Seguindo o raciocínio, temos o seguinte: o verdadeiro republicano é aquele indivíduo que possui uma formação geral de qualidade, que age com plena consciência dos atos políticos que pratica, que está consciente de suas obrigações morais no que concerne às ações políticas, que age visando o bem e a manutenção de sua república, respeitando o pacto nela estabelecido (em todos os seus pormenores) e visando a paz e o bem comum.
Aí está implícita, creio eu, a questão do patriotismo. É certo que os Estados totalitários, ultra-nacionalistas e fascistas exaltam o amor à pátria de uma forma deliberadamente projetada para excluir ou expurgar qualquer possibilidade de dissidência política. Entretanto, o sentimento honesto de pertinência e amor à própria pátria não implica, necessariamente, nesse tipo de perspectiva extrema. Afinal, o próprio Artigo 15 da Declaração Universal dos Direitos Humanos garante a todos os cidadãos o direito à nacionalidade. Nisso vejo um grande potencial aproximador: o sentimento de pertinência e amor a uma mesma nação, representada na figura de uma república, tem o poder de amenizar disputas, aproximar os cidadãos de inclinações republicanas, que estão efetivamente interessados no bem comum e na felicidade de todos aqueles que compõem a república. Portanto, sustento que, para ser um verdadeiro patriota, o cidadão também precisa ser um verdadeiro republicano.
Como consequência, um patriota – sendo também um verdadeiro republicano – não pode agir politicamente visando apenas seus próprios interesses, ou os interesses de seu grupo. Ao contrário: ele deve aprender a acomodar os seus interesses particulares ou de grupo aos interesses particulares de outros, ou de outros grupos. Além disso, ele deve saber articular e acomodar seus interesses, bem como os interesses dos outros, aos interesses de sua república. Disso segue-se necessariamente que os atos de corrupção – como enriquecimento ilícito, por exemplo – são contrários ao bem comum e à república, sendo, portanto, anti-republicanos. O mesmo se aplica a qualquer outro ato que viole o pacto constitucional de uma república.
Tome-se, por exemplo, a questão da tolerância. O raciocínio aqui adotado sugere que, sendo um verdadeiro republicano, o indivíduo deve, por questão de princípio, ser também um indivíduo tolerante. O ato de atacar politicamente, seja verbal ou fisicamente, um compatriota sem que ele tenha violado quaisquer dos elementos constitutivos do pacto republicano é, em si, um ato anti-republicano – principalmente quando tal república garante a todos os seus cidadãos direitos sobre suas vidas, suas reputações, suas integridades física e psicológica. Deste modo, um indivíduo que não pratica a tolerância – especialmente no âmbito de uma república que a exige – é, por conseguinte, um indivíduo que pratica um ato anti-republicano.
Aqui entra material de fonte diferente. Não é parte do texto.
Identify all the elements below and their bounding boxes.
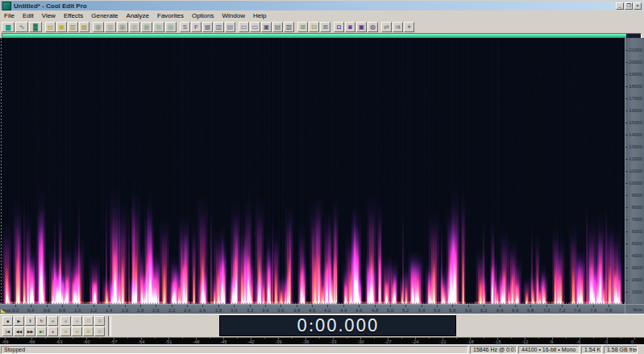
- open-file-button[interactable]: ▣: [56, 22, 67, 32]
- zoom-out-vertical-button[interactable]: ⊖: [72, 327, 82, 336]
- time-label: 1.0: [74, 308, 81, 313]
- cd-open-icon: ◘: [337, 23, 341, 30]
- menu-item-options[interactable]: Options: [189, 11, 219, 20]
- zoom-in-vertical-button[interactable]: ⊕: [60, 327, 71, 336]
- window-play-list-button[interactable]: ▭: [250, 22, 260, 32]
- minimize-button[interactable]: _: [616, 2, 624, 10]
- zoom-right-edge-icon: ⊟: [98, 330, 101, 334]
- meter-label: -30: [357, 339, 364, 344]
- meter-tick-minor: [347, 338, 347, 339]
- menu-item-file[interactable]: File: [1, 11, 19, 20]
- toolbar-button-blurred-3[interactable]: ▩: [117, 22, 128, 32]
- fast-forward-button[interactable]: ▶▶: [25, 327, 35, 336]
- time-label: 6.2: [480, 308, 487, 313]
- freq-tick: [625, 135, 628, 135]
- help-context-button[interactable]: ✦: [404, 22, 414, 32]
- toolbar-group-6: ⊞⊟⊠: [297, 22, 331, 32]
- maximize-button[interactable]: ❐: [625, 2, 633, 10]
- freq-label: 20000: [629, 60, 642, 65]
- window-info-button[interactable]: ▣: [261, 22, 272, 32]
- menu-bar: FileEditViewEffectsGenerateAnalyzeFavori…: [1, 10, 643, 21]
- time-ruler[interactable]: hms 0.20.40.60.81.01.21.41.61.82.02.22.4…: [0, 304, 625, 314]
- menu-item-favorites[interactable]: Favorites: [154, 11, 189, 20]
- go-to-end-button[interactable]: ▶|: [36, 327, 47, 336]
- window-organizer-button[interactable]: ▥: [284, 22, 294, 32]
- frequency-analysis-button[interactable]: F: [191, 22, 202, 32]
- freq-tick: [625, 171, 628, 172]
- play-button[interactable]: ▶: [14, 316, 24, 326]
- toolbar-button-blurred-6[interactable]: ▨: [153, 22, 164, 32]
- grid-button[interactable]: ▤: [225, 22, 235, 32]
- window-placekeeper-button[interactable]: ▤: [272, 22, 283, 32]
- play-to-end-icon: ∞: [52, 319, 55, 323]
- settings-c-button[interactable]: ⊠: [320, 22, 330, 32]
- time-label: 1.2: [90, 308, 97, 313]
- window-cue-list-button[interactable]: ▭: [239, 22, 249, 32]
- time-tick: [577, 305, 578, 307]
- settings-b-button[interactable]: ⊟: [309, 22, 319, 32]
- play-looped-button[interactable]: ↻: [36, 316, 47, 326]
- go-to-beginning-button[interactable]: |◀: [2, 327, 13, 336]
- play-to-end-button[interactable]: ∞: [48, 316, 58, 326]
- title-bar[interactable]: Untitled* - Cool Edit Pro _❐×: [1, 1, 643, 10]
- rewind-button[interactable]: ◀◀: [14, 327, 24, 336]
- spectral-display-area: 2100020000190001800017000160001500014000…: [0, 38, 644, 314]
- menu-item-generate[interactable]: Generate: [88, 11, 123, 20]
- spectral-view-button[interactable]: ▓: [29, 22, 42, 32]
- go-to-end-icon: ▶|: [39, 330, 44, 334]
- pause-button[interactable]: Ⅱ: [25, 316, 35, 326]
- zoom-to-selection-button[interactable]: ⊞: [94, 316, 105, 326]
- save-file-button[interactable]: ▥: [68, 22, 78, 32]
- meter-label: -48: [193, 339, 200, 344]
- spectrogram-canvas[interactable]: [0, 38, 625, 304]
- cue-marker[interactable]: [1, 309, 6, 313]
- level-meter[interactable]: -69-66-63-60-57-54-51-48-45-42-39-36-33-…: [0, 337, 644, 345]
- close-file-button[interactable]: ▦: [79, 22, 89, 32]
- zoom-left-edge-button[interactable]: ⊞: [83, 327, 93, 336]
- toolbar-button-blurred-7[interactable]: ▧: [165, 22, 177, 32]
- settings-a-button[interactable]: ⊞: [297, 22, 308, 32]
- batch-process-button[interactable]: ⇉: [393, 22, 403, 32]
- scripts-button[interactable]: S: [180, 22, 190, 32]
- menu-item-window[interactable]: Window: [219, 11, 250, 20]
- waveform-view-button[interactable]: ∿: [15, 22, 28, 32]
- meter-tick-minor: [127, 338, 128, 339]
- menu-item-analyze[interactable]: Analyze: [123, 11, 154, 20]
- menu-item-edit[interactable]: Edit: [19, 11, 39, 20]
- time-tick: [437, 305, 438, 307]
- stop-button[interactable]: ■: [2, 316, 13, 326]
- toolbar-group-7: ◘◙▣◍: [334, 22, 379, 32]
- zoom-full-button[interactable]: ⊡: [83, 316, 93, 326]
- cd-list-button[interactable]: ▣: [356, 22, 367, 32]
- cd-insert-button[interactable]: ◙: [345, 22, 355, 32]
- time-display[interactable]: 0:00.000: [219, 315, 456, 336]
- toolbar-button-blurred-5[interactable]: ▩: [141, 22, 152, 32]
- toolbar-button-blurred-4[interactable]: ▧: [129, 22, 140, 32]
- toolbar-group-5: ▭▭▣▤▥: [239, 22, 295, 32]
- meter-tick-minor: [593, 338, 594, 339]
- record-button[interactable]: ●: [48, 327, 58, 336]
- toolbar-button-blurred-1[interactable]: ▩: [93, 22, 104, 32]
- menu-item-help[interactable]: Help: [250, 11, 271, 20]
- toolbar-group-8: ⇄⇉✦: [381, 22, 415, 32]
- menu-item-view[interactable]: View: [39, 11, 60, 20]
- zoom-out-horizontal-button[interactable]: ⊖: [72, 316, 82, 326]
- convert-sample-type-button[interactable]: ⇄: [381, 22, 392, 32]
- zoom-right-edge-button[interactable]: ⊟: [94, 327, 105, 336]
- phase-analysis-button[interactable]: ▦: [202, 22, 213, 32]
- menu-item-effects[interactable]: Effects: [60, 11, 88, 20]
- close-button[interactable]: ×: [634, 2, 642, 10]
- toolbar-button-blurred-2[interactable]: ▨: [105, 22, 116, 32]
- transport-row: ■▶Ⅱ↻∞: [2, 316, 59, 326]
- zoom-in-horizontal-button[interactable]: ⊕: [60, 316, 71, 326]
- frequency-ruler[interactable]: 2100020000190001800017000160001500014000…: [625, 38, 644, 304]
- window-organizer-icon: ▥: [286, 23, 293, 30]
- stats-button[interactable]: ▥: [214, 22, 224, 32]
- freq-tick: [625, 147, 628, 148]
- time-label: 7.8: [605, 308, 612, 313]
- time-label: 2.0: [152, 308, 159, 313]
- multitrack-view-button[interactable]: ▆: [2, 22, 15, 32]
- cd-burn-button[interactable]: ◍: [368, 22, 378, 32]
- cd-open-button[interactable]: ◘: [334, 22, 344, 32]
- new-file-button[interactable]: ▤: [45, 22, 56, 32]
Outra interessante característica do indivíduo republicano: ele é epistemicamente humilde. O que significa, então, ser “epistemicamente humilde”? Respondo: significa reconhecer que nenhum indivíduo ou grupo é detentor de um conhecimento infalível. Ou seja, nenhum é detentor da verdade; nenhum está em posição de privilégio epistêmico absoluto. Assim sendo, um indivíduo de disposições verdadeiramente republicanas reconhece sua falibilidade e, consequentemente, não impõe suas opiniões ou concepções aos demais indivíduos. Ao contrário: está disposto a debater suas ideias num plano racional, a fazer concessões epistemológicas, a entrar em acordo com outros que pensam de forma diferente.
Deste modo, em um contexto político, todo indivíduo que tenta impor sua visão de mundo ou que julga conhecer, sozinho, uma verdade universal que deve ser aceita por todos, pratica, nessa perspectiva, um ato anti-republicano. Nisso reside minha admiração pela ciência moderna: tendo o “ceticismo moderado” como um de seus valores mais caros, age com cautela epistêmica e reconhece sempre a possibilidade de equívocos no processo de formação de hipóteses. Por conseguinte, reconhece, sempre, a possibilidade de que o outro esteja certo; assim, está disposta a acomodar – a até incorporar – novos modos de “ver” o mundo.
Assim como há falibilidade em tudo aquilo em que acreditamos, há, também, falibilidade em tudo aquilo que criamos. Ora, entendendo uma república não na perspectiva aristotélica – isto é, como algo natural –, mas como algo artificialmente construído pelos seres humanos e para seu benefício, é forçoso admitir que a própria república é falível. Deste modo, se é falível, é passível de receber ajustes, isto é, melhorias que garantam e maximizem seu próprio funcionamento. Um verdadeiro republicano reconhece isso e, por ser educado, politizado, tolerante e epistemicamente humilde, está disposto a receber e acatar sugestões de outros indivíduos; além disso, é claro, o verdadeiro republicano exerce sua liberdade positiva: pois, como mencionado, participa ativamente da vida política de seu país.
Mas essa participação, sendo verdadeiramente republicana, deve conter os seguintes elementos:

  1. Ser eticamente responsável, já que esse indivíduo tem consciência de sua liberdade na hora da ação, bem como das consequências dos atos políticos que pratica.
  2. Ser politizada, já que esse indivíduo tem plena consciência dos atos políticos que pratica, bem como da ideia de que aquilo que pratica são atos políticos.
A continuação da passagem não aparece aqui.